Al respecto, se debe tomar en cuenta varias consideraciones sobre el financiamiento a las organizaciones políticas, pues de su participación en las carreras electorales depende el sostenimiento de la democracia como está planteada hasta el momento. De este modo, es fundamental analizar que la entrega de recursos estatales ayuda a que esas entidades puedan terciar entre sí en condiciones más o menos equilibradas, pues no todas tendrán en iguales dimensiones la ayuda de organismos externos y de donantes particulares como empresas o instituciones de otro tipo.

En este mismo sentido, se debe considerar que en muchos países del mundo el Estado, apoyado en instrumentos legales, entrega recursos económicos para la actuación de los partidos en los periodos y eventos electorales de diverso orden; pero que, en todos ellos, también existe un financiamiento mixto para este particular, pues todos las organizaciones políticas reciben otros aportes originados en sus militantes.

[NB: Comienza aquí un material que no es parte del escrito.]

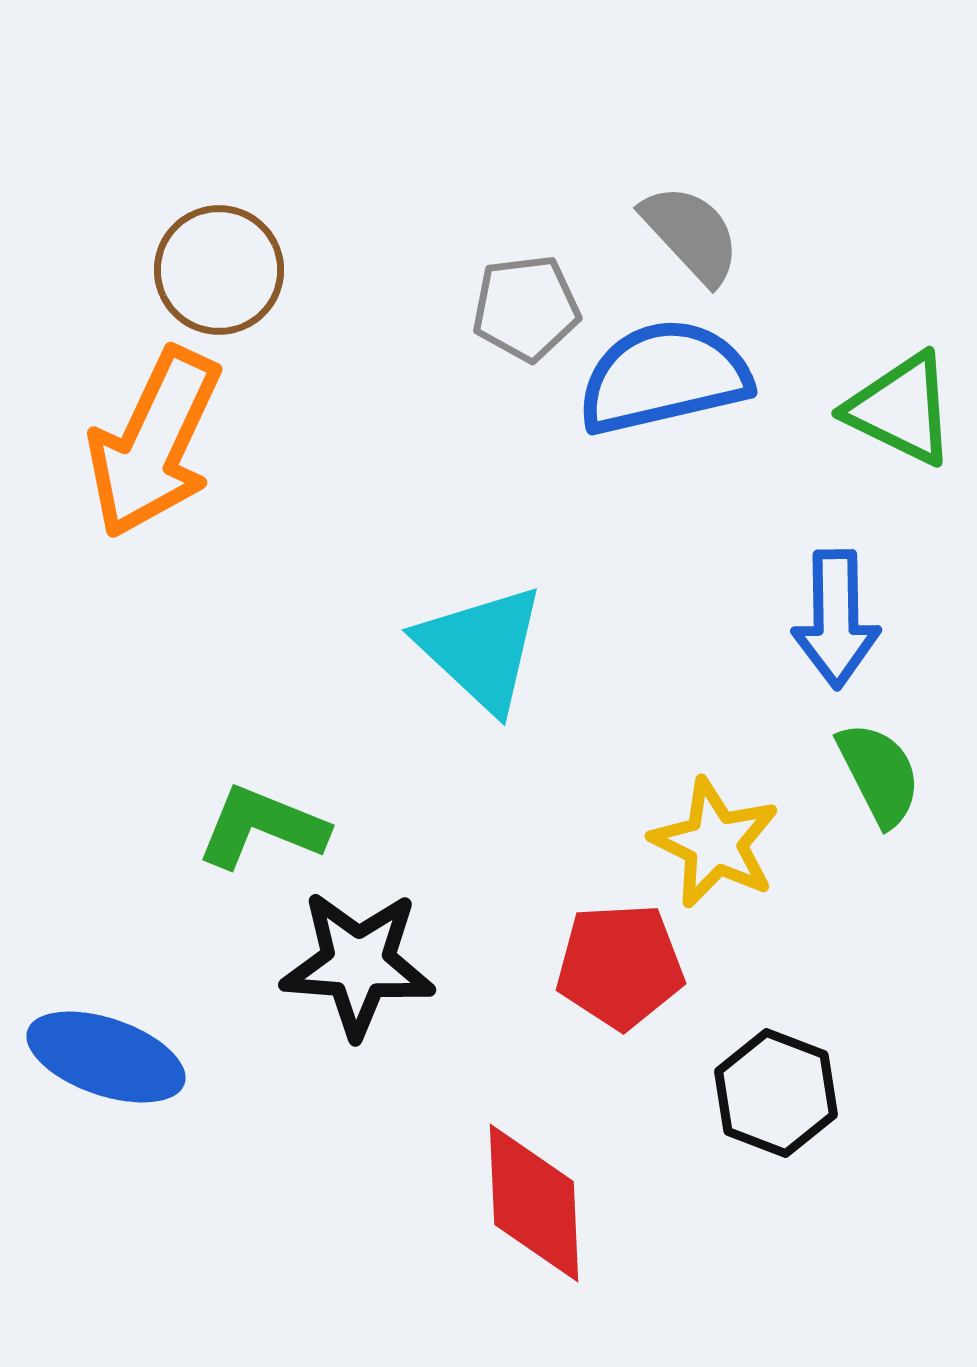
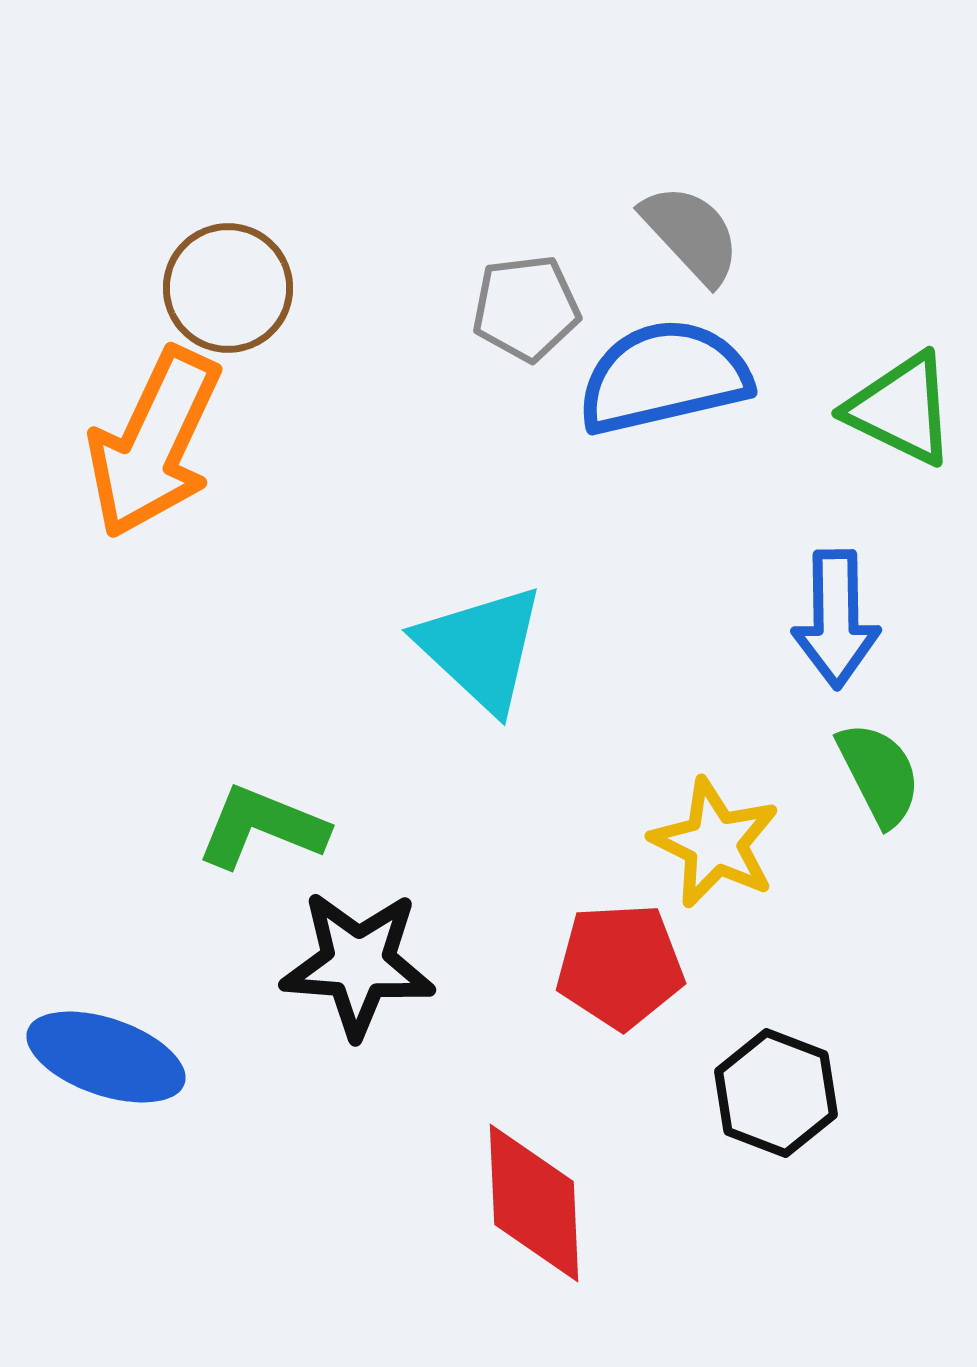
brown circle: moved 9 px right, 18 px down
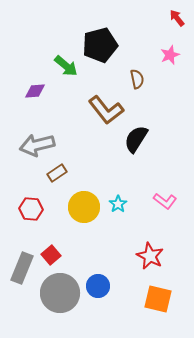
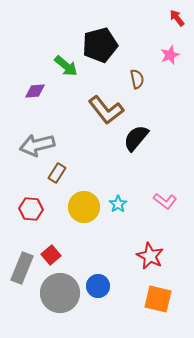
black semicircle: moved 1 px up; rotated 8 degrees clockwise
brown rectangle: rotated 24 degrees counterclockwise
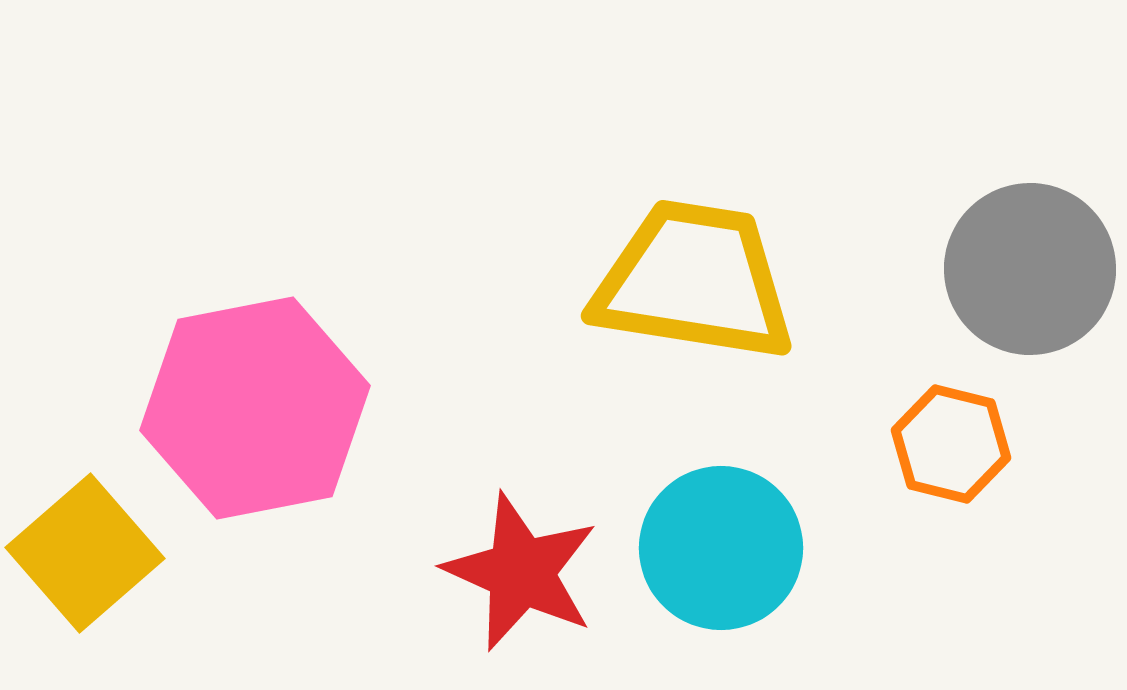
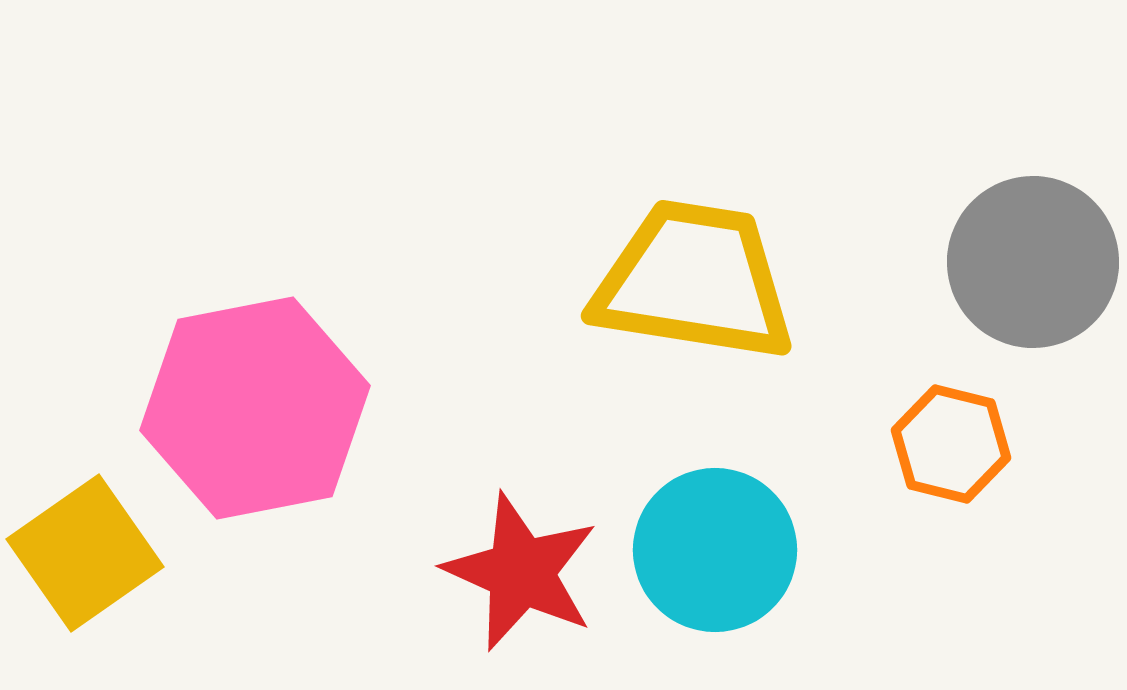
gray circle: moved 3 px right, 7 px up
cyan circle: moved 6 px left, 2 px down
yellow square: rotated 6 degrees clockwise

Otro aspecto para considerar es que, tradicionalmente, los partidos más grandes en Bolivia han sido dirigidos, promovidos y financiados por empresarios, organizaciones que, además, han tenido periodos largos en el poder, donde han logrado recuperar sus “inversiones” en fines electorales. Por otra parte, está demás señalar que, antes y ahora, los grupos en funciones de administración estatal, departamental o local han utilizado lamentablemente medios fiscales en distinto grado para apoyar sus postulaciones; en otro sentido, se trata de una obligación moral de los militantes y benefactores el costear sus aspiraciones de la mejor manera posible, más aún cuando tienen posibilidades de distinto alcance.

Al mismo tiempo, en la socialización realizada por el tse se ha constatado el surgimiento de nuevas ideas sobre el tema del financiamiento, entre ellas la que propone la entrega de recursos estatales en especie, es decir en materiales procesados de propaganda y espacios en medios de comunicación, lo cual sería muy interesante para que no existan desvíos de recursos entregados para un fin específico. Por otra parte, es reconfortante que las tiendas electorales se encuentren dispuestas a la fiscalización que se cumple desde el año pasado para controlar que sus recursos no provengan de actividades ilícitas como el narcotráfico.